◆ Exercise description:
Return a copy of every line in the records that includes the word "пальто".

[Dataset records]
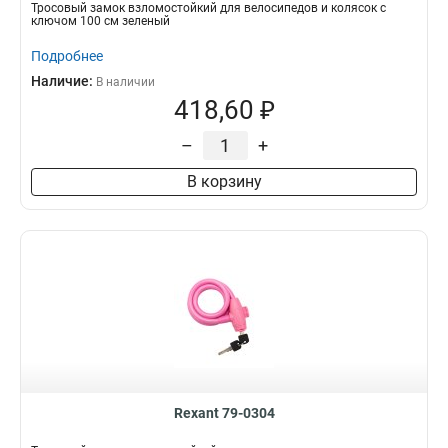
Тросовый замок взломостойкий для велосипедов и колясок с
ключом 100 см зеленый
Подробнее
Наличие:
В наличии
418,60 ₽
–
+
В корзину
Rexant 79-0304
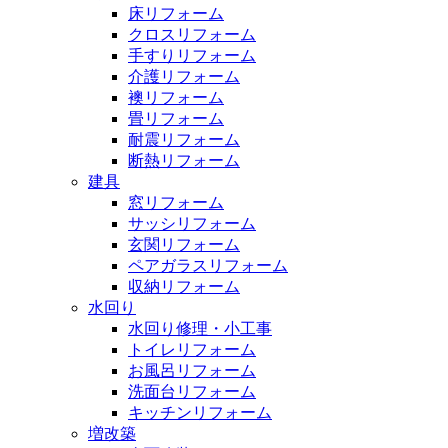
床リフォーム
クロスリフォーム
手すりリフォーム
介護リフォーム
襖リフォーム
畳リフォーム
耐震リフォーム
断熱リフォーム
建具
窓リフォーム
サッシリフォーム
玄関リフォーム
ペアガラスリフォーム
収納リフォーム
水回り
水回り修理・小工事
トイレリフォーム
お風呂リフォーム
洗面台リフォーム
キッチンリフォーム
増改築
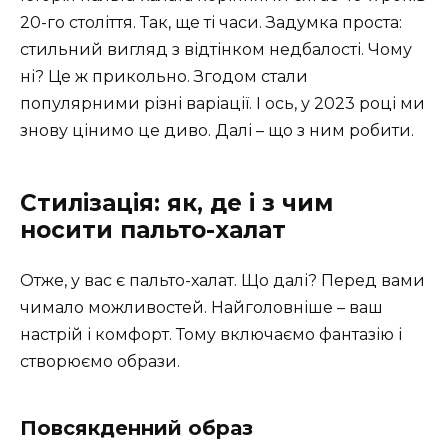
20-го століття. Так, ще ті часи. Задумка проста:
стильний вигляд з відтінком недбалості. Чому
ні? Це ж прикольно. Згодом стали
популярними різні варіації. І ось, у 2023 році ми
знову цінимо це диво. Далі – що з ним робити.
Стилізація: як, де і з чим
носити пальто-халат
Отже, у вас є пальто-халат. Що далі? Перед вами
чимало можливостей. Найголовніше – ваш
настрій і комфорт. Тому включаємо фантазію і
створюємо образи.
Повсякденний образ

--

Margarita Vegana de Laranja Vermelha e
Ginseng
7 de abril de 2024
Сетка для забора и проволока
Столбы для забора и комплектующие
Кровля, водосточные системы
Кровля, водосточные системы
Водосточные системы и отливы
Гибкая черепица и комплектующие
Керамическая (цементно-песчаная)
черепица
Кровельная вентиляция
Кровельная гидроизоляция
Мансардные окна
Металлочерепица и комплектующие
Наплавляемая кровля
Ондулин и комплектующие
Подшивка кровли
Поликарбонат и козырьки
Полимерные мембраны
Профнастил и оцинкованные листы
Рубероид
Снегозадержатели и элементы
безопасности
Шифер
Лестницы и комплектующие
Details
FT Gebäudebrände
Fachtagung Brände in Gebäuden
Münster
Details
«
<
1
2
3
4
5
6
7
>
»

◆ Response to the exercise:
носити пальто-халат
Отже, у вас є пальто-халат. Що далі? Перед вами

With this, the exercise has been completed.